Of counting sheep and buying sleep
The setting is an ancient but popular mattress shop in Old Delhi. A tall, stout man who seemed to have taken over his ancestors’ customised mattress making business, stood behind the counter, in the antique looking shop that smelt of bales of raw cotton and fritters being fried in the stall outside. His freckled face went well with the red polka dotted shirt he was wearing, he cajoled my friend, Garima and me, with his ware, “Madam, our ancestors have sold mattresses even to the Mughals, since the times of emperor Jehangir. These mattresses will give you same ‘feel’ as Aladdin’s carpet!”
How so, I wondered. He persisted, “Dreams ma’am, dreams. You will have ‘fairy-tale’ dreams. Good sleep means good immunity also, no ma’am? Covid time …” What a salesman! I observe that he just used the buzzword‘immunity’. Garima and I order the mattresses. Would we too fly away to magic lands afar, as we lay down, like the princesses and empresses did? Were they insomniacs too, with all the political intrigues wafting around them?
Garima suffers from insomnia, hence as gifts for her birthday she’s been buying things that would lull her into deep and sweet slumber. Her intimate acquaintance with sleeplessness is harrowing. She solves Wordle, Quordle and the likes during the witching hours. Watches a movie or web series on one of the OTT platforms and tries not to look at the clock.
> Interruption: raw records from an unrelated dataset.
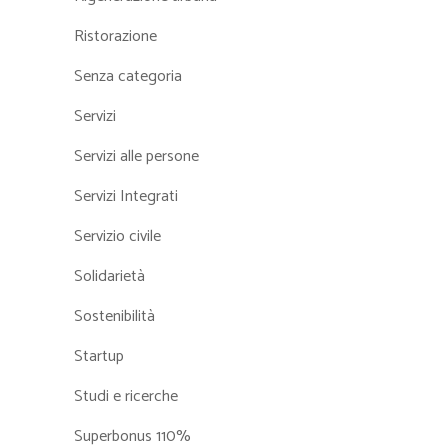
Ristorazione
Senza categoria
Servizi
Servizi alle persone
Servizi Integrati
Servizio civile
Solidarietà
Sostenibilità
Startup
Studi e ricerche
Superbonus 110%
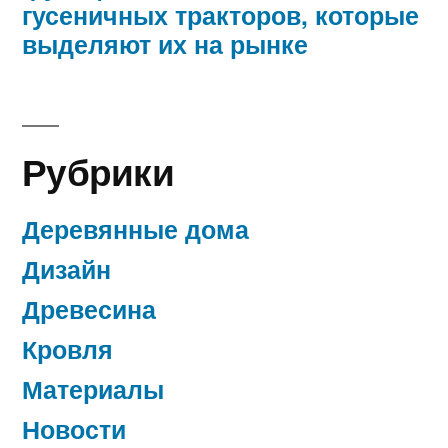
гусеничных тракторов, которые
выделяют их на рынке
Рубрики
Деревянные дома
Дизайн
Древесина
Кровля
Материалы
Новости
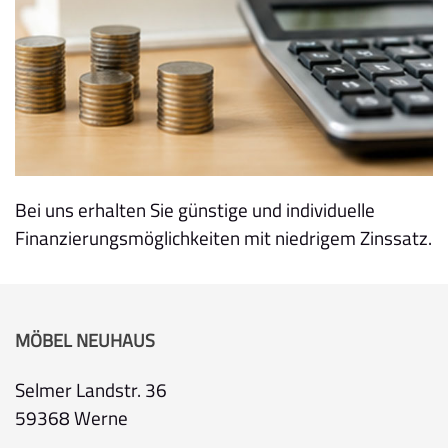
Bei uns erhalten Sie günstige und individuelle
Finanzierungsmöglichkeiten mit niedrigem Zinssatz.
MÖBEL NEUHAUS
Selmer Landstr. 36
59368 Werne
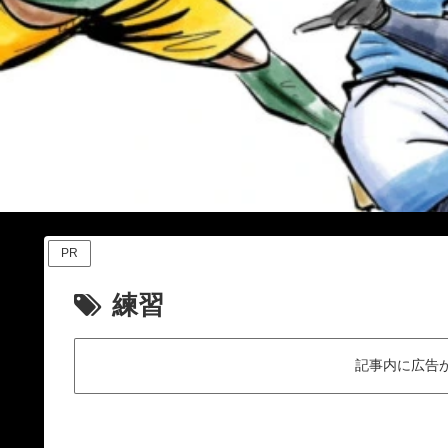
PR
練習
記事内に広告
Her condition and that of many others, remind me of William Shakespeare’s writings about sleep, especially the hopeless lament from Henry IV, “O sleep! O gentle sleep! Nature’s soft nurse, how have I frightened you, that you no more will weigh my eyelids down and steep my senses in forgetfulness?”
Insomniacs’ Hub
Garima is a part of a Whatsapp group called the Insomniacs’ Hub. Bizarre sleep-inducing devices have found their way here. Many brands of gadgets and sleep solution, wellness centres are marketing sleep to healthconscious consumers. Well, it’s ironic how e-devices have led most of us to this stage of sleeplessness and now we go back to another set of devices to heal us from the agony of ghost-walking through the day.
My son thinks that sleeping is a waste of time. Every second is used up to study, read non-fiction or scouring the stock market. When asked to rest, the cheeky retort is always Benjamin Franklin’s, “There will be plenty of time to sleep once you are dead.”
I quip back, “But without sleep your brain will die out like an uncharged battery.”
Dragana Rogulja, associate professor of neurobiology at Harvard Medical School, with her team found that when animals and insects are sleep deprived, they just collapse and soon die. Human beings too could face a similar repercussion. Many literary insomniacs like Wordsworth, Emily Bronte, Robert Frost and Vladimir Nobokov, Marcel Proust, cultivated habits of nocturnal writing and perceived their wakefulness as a gift. As for me, my phone reminds me that it’s time to sleep at 9pm daily and automatically goes into the aeroplane mode for 8 hours. Nothing is more soporific than a warm shower and a book, as I doze off while reading Proust, on most nights, with my glasses on. I do say a little prayer of gratefulness, addressing Somnus, Hypnos and all the lords of sleep across cultures, for a night of restful sleep — “the death of each day’s life”, “balm of hurt minds”, “sore labour’s bath”, “chief nourisher in life’s feast”, so accurately described by William Shakespeare.